Crown of Lies

Page 73

Another night slipped over this one. A night where I’d willingly stepped from the confines of my company and explored without a phone or back-up plan. Nameless had found me, saved me, and relieved me of some small part of my innocence. Tonight, Penn had claimed me, corrupted me, and stolen the rest.

Both nights had left me with sadness and unease.

I shivered as a gust blew down the street, encouraging me to walk and ponder rather than stand like an idiot kicked out of Penn’s home.

Putting one foot in front of the other, I didn’t let the tickle of rejection climb up my spine and squat on my shoulders. I kept focused and cool—nothing more than a CEO out for a midnight stroll with a torn blouse and soreness between her legs.

Rather than tramp all the way home (and get lost in the process), I’d walk toward the busier side of town and hail a cab. I would’ve given away a small fortune for my phone to work so I could call David. A few years ago, I hated being surrounded by staff and not having any freedom. Now, I appreciated having people I trusted. It made my life stream-line, not this messy unknown I currently lived in.

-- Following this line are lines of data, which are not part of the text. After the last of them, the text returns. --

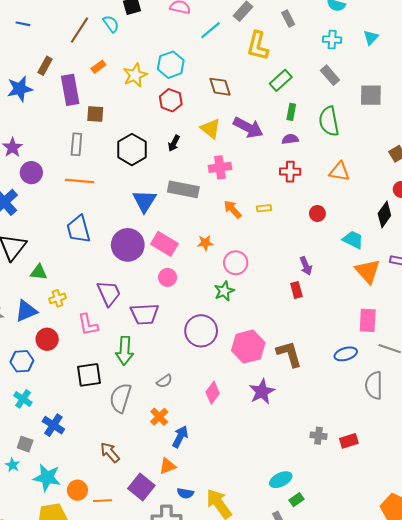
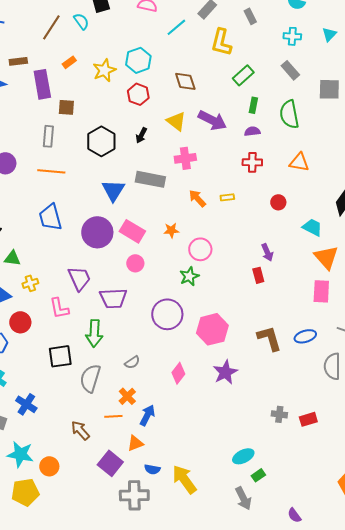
brown rectangle: (45, 66) -> (18, 61), turned 54
pink rectangle: (368, 320) -> (321, 291), moved
brown L-shape: (289, 354) -> (269, 338), moved
orange line: (103, 501) -> (113, 416), moved

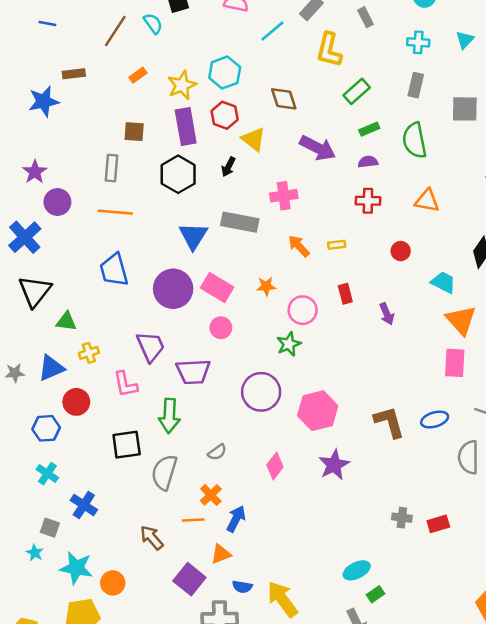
gray rectangle: (290, 70) -> (416, 85), turned 54
purple rectangle: (42, 84) -> (186, 127), moved
green rectangle: (253, 105) -> (369, 129), turned 56
yellow triangle: (176, 121) -> (254, 139), moved
red rectangle: (258, 275) -> (345, 294), moved

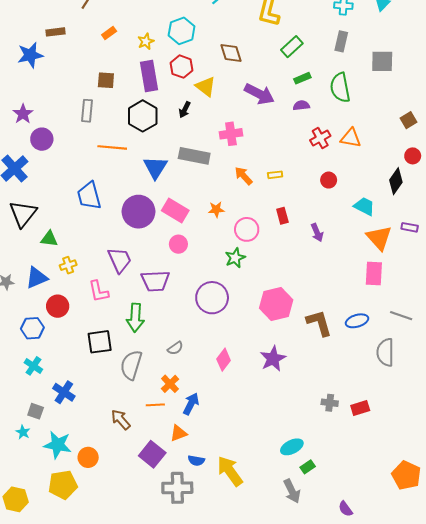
yellow star: (182, 85) -> (146, 41), size x0.7
red cross: (368, 201) -> (320, 138), moved, turned -30
orange line: (115, 212) -> (112, 147), moved
pink hexagon: (318, 411) -> (276, 304), moved

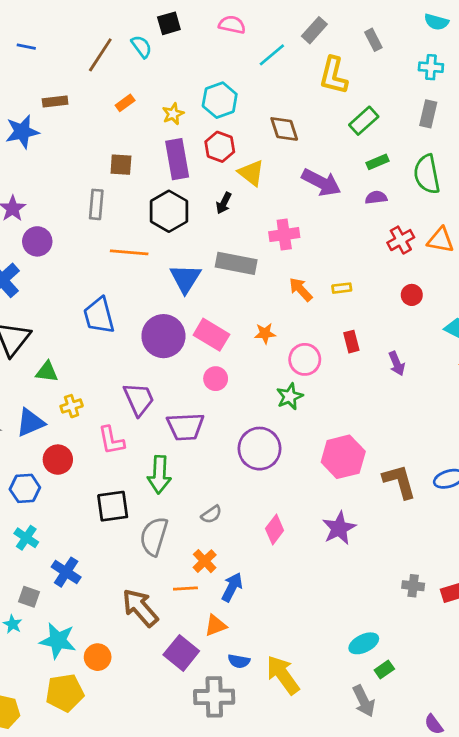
brown arrow: (121, 420) -> (140, 608), size x1.4

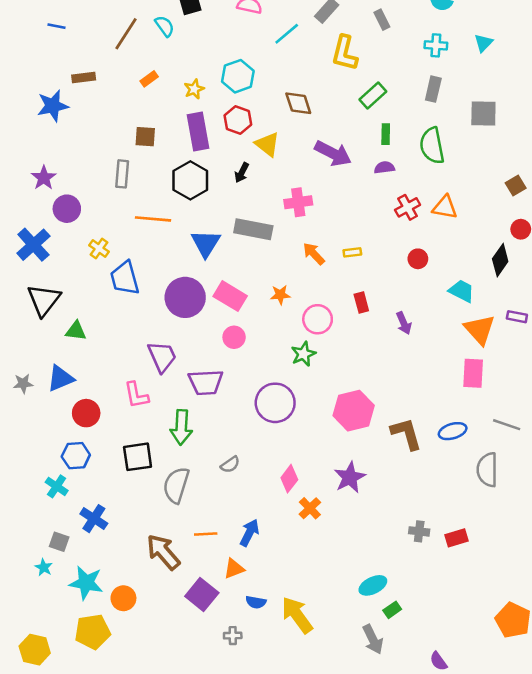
green rectangle: (377, 162) -> (386, 134), turned -66
yellow cross: (72, 406) -> (99, 249), moved, turned -36
blue hexagon: (25, 488) -> (76, 456), moved
orange cross: (205, 561) -> (310, 508), moved
gray cross: (214, 697) -> (233, 636), size x0.5

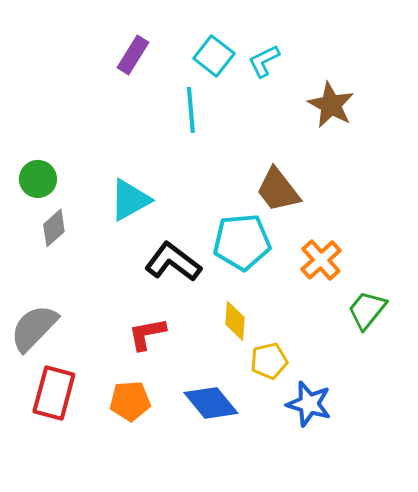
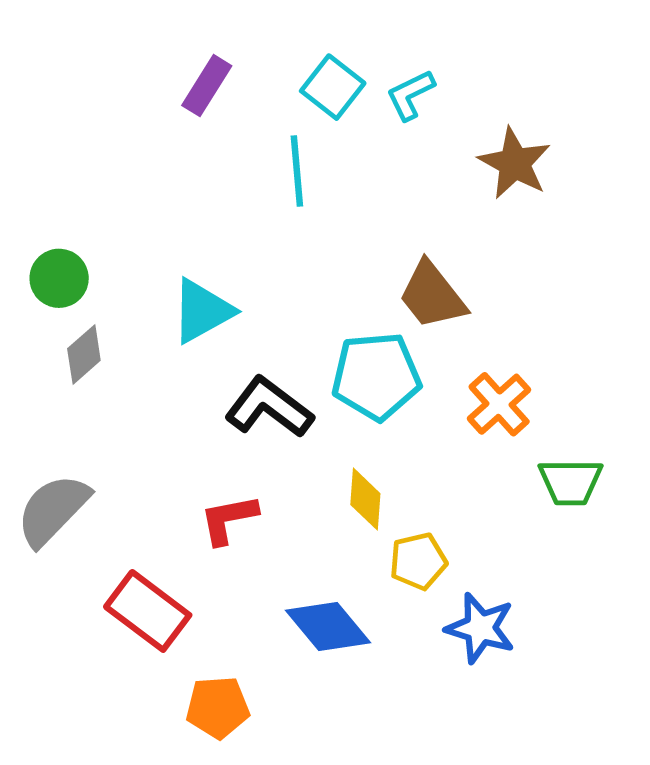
green trapezoid: (367, 310) -> (571, 482), turned -129
red rectangle: (54, 393) -> (148, 611), moved, turned -68
orange pentagon: (130, 401) -> (218, 707), moved

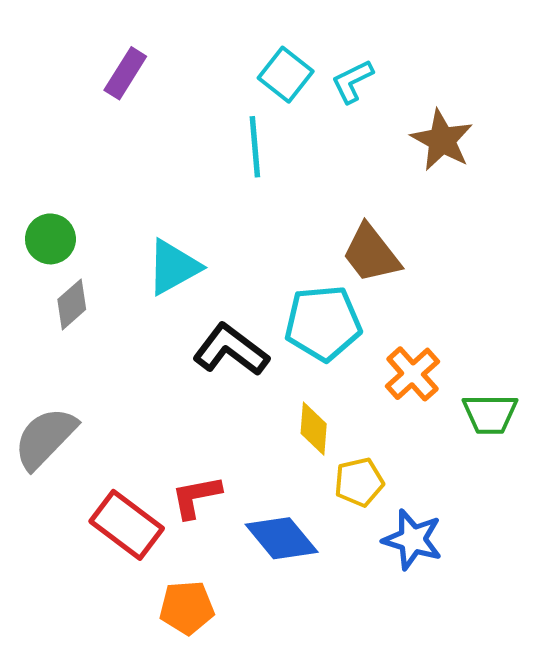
purple rectangle: (207, 86) -> (125, 73), moved
orange cross: (499, 404) -> (413, 374), moved
red L-shape: (229, 519) -> (196, 497), moved

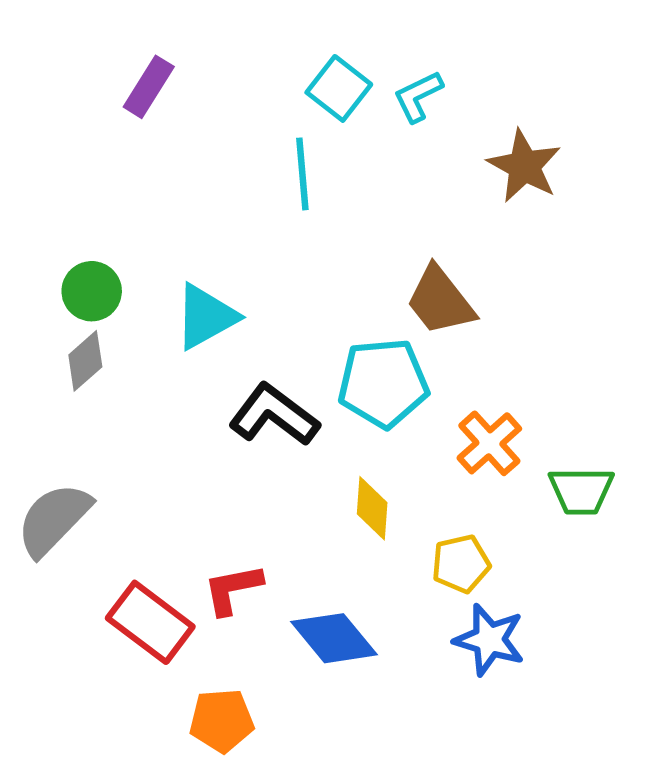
green circle: (50, 239) -> (92, 291), moved
yellow pentagon: (359, 482) -> (461, 564), moved

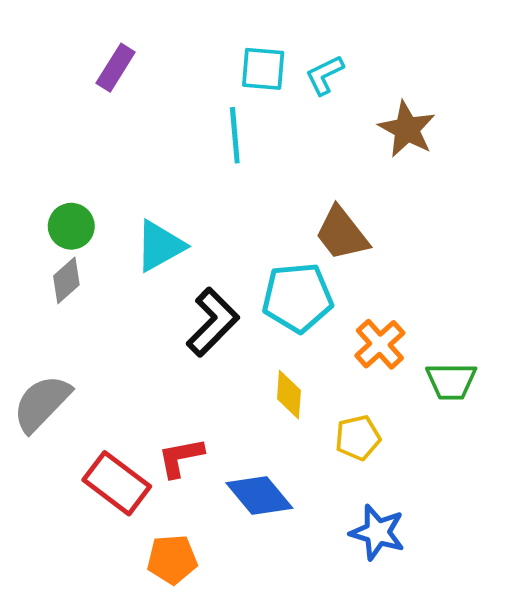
cyan square: (339, 88) -> (263, 69), turned -33
black L-shape: (274, 415) -> (213, 322), turned 98
blue star: (489, 640) -> (377, 532), moved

Catching a cab hadn’t worked well for me last time. I had an awful feeling something terrible would happen again. Mainly because the similarities about that night with Nameless and tonight with Penn couldn’t be ignored.

I let myself think freely about Nameless—without frustration toward my father or guilt. To recall the ease in his company even though we had just met. The trust he demanded even though I knew nothing about him. I felt safe with Nameless, despite the overwhelming teenage attraction scrambling my insides. With Penn, I was terrified for my well-being and personal relationships as he bowled through them with falsehoods.

My father didn’t understand that, in some awful way, I’d doomed myself that night. I’d taken an adventure full of danger and kisses and made it far too idealistic. I put Nameless on a pedestal and figured if I couldn’t have him, I didn’t want anyone—effectively blinding myself to other prospects—other men who I had no doubt would be just as special and probably much better suited for me.

Just because I don’t like Greg doesn’t mean I won’t like every male in the world.

And besides, I was still so young. Dad forgot my age most of the time. He saw me as the pillar of his company and his happiness. Because I didn’t have a family of my own yet, he believed he’d failed.

Marrying me off wasn’t about me but him.

Why didn’t I see it before?

I slammed to a stop.

Dad was a good parent, but when it came to having everything neat and organized, he overlooked my age, wants, and who I was as an individual. So what if he wanted me to be partnered off?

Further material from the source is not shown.